Medewerkers van het internationale verzekeringsbedrijf Amlin Europe in Amstelveen ontvingen in mei dit jaar een enquêteformulier met de vraag ‘Hoe graag wilt u dat deze soorten terugkeren?’ – gevolgd door zes antwoordcategorieën die varieerden van 0 (‘Hoeft niet’) tot 5 (‘Daar heb ik alles voor over!’). Het verzoek was om bij 24 tekeningen van verdwenen soorten het juist geachte antwoord te omcirkelen. De getekende planten, dieren en zwammen hadden merkwaardig samengestelde namen als ‘bloeddruppelstekelzwam’, ‘zwartflankzwartbij’ en ’kalkgraslanddikkopje’. Alsof ze uit een dichtbundel kwamen.
Het formulier kwam van een kunstenaar.
Bij formulieren en kunst denken we in Nederland heel snel aan Martijn Engelbregt, die aanvankelijk vooral met enquêtes zijn ‘proceskunst’ gestalte gaf. Een van zijn onderwerpen was de mogelijkheid tot een democratisch kunstwerk te komen. Eerst voor de wijk het Kremlin in Gorichem (1998), later voor heel Nederland (2003-2010). Maar waar Engelbregt met deze projecten vooral het kunstige van kunst bevroeg (wat is kunst, wie bepaalt dat, en hoe gaat dat?) ging het bij het Amlin-formulier om een puur inhoudelijke inbreng. De dieren, planten of zwammen met de meeste stemmen zouden op een of andere manier gebruikt worden in het werk ‘Not in my backyard’.
Het ‘Backyard Sheet’, zoals het formulier getiteld was, werd door veel medewerkers ingevuld, de respons was groot. In het verzekeringsbedrijf bleek interesse gewekt voor uit Nederland verdwenen natuur – een beroepsgerelateerde neiging tot ‘damage control’?

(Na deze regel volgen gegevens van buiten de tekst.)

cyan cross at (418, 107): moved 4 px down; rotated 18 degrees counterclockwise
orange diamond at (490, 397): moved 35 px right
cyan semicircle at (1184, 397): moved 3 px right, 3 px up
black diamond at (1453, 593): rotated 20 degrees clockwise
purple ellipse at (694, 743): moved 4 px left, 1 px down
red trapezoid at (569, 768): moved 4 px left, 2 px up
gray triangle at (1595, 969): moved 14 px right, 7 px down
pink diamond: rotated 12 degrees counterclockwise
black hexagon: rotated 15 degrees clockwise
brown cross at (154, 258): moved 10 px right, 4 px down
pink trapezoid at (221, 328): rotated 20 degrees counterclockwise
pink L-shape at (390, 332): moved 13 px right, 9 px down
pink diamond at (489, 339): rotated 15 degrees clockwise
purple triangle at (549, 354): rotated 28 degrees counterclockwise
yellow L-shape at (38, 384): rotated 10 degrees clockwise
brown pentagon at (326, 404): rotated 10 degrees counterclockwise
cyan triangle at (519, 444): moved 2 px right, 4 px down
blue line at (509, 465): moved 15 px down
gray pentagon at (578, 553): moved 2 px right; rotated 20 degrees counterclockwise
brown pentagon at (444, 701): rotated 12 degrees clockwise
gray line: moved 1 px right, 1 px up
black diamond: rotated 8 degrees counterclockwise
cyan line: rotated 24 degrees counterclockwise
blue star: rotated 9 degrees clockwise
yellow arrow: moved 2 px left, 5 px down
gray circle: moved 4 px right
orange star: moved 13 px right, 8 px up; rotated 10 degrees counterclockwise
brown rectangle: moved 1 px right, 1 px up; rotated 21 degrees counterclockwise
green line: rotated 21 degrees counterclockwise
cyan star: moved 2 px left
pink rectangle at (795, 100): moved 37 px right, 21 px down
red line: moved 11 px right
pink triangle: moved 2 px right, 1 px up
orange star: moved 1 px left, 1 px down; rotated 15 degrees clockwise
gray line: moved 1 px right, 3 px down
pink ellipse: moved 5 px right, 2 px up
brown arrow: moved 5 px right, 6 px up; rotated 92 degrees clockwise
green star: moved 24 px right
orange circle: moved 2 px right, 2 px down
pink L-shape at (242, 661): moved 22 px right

Kunstenaar Babette Wagenvoort die het formulier rondstuurde is al langere tijd geïnteresseerd in verdwenen natuur, ze maakte daar eerder bijvoorbeeld een tekeningenserie over voor het literaire tijdschrift Hollands Maandblad.
Babette was bij Amlin uitgenodigd door Wonders on Work voor een ‘residency’ van een week, waarin zij een kunstwerk zou maken en de medewerkers van het bedrijf op een of andere manier bij het maakproces zou betrekken. Het resultaat van de enquête leverde voor de hele werkweek tekenvoer op. Elke dag werd onder het oog van Amlin-medewerkers een andere dier of plant teruggetekend in de backyard van de kunst: dat begon op maandag met een moot van een meterslange steur.
Vervolgens op dinsdag een boomgaard, als voorbereiding op de terugkeer van de roodkopklauwier.
Op woensdag de moerasparelmoervlinder en het blauwgrasland dat hij nodig heeft
En op donderdag (met de meeste stemmen, en dus in top) de roodkopklauwier – een zangvogel die weliswaar schattig oogt, maar zich volgens Wikipedia voedt met jonge muizen en kleine vogels.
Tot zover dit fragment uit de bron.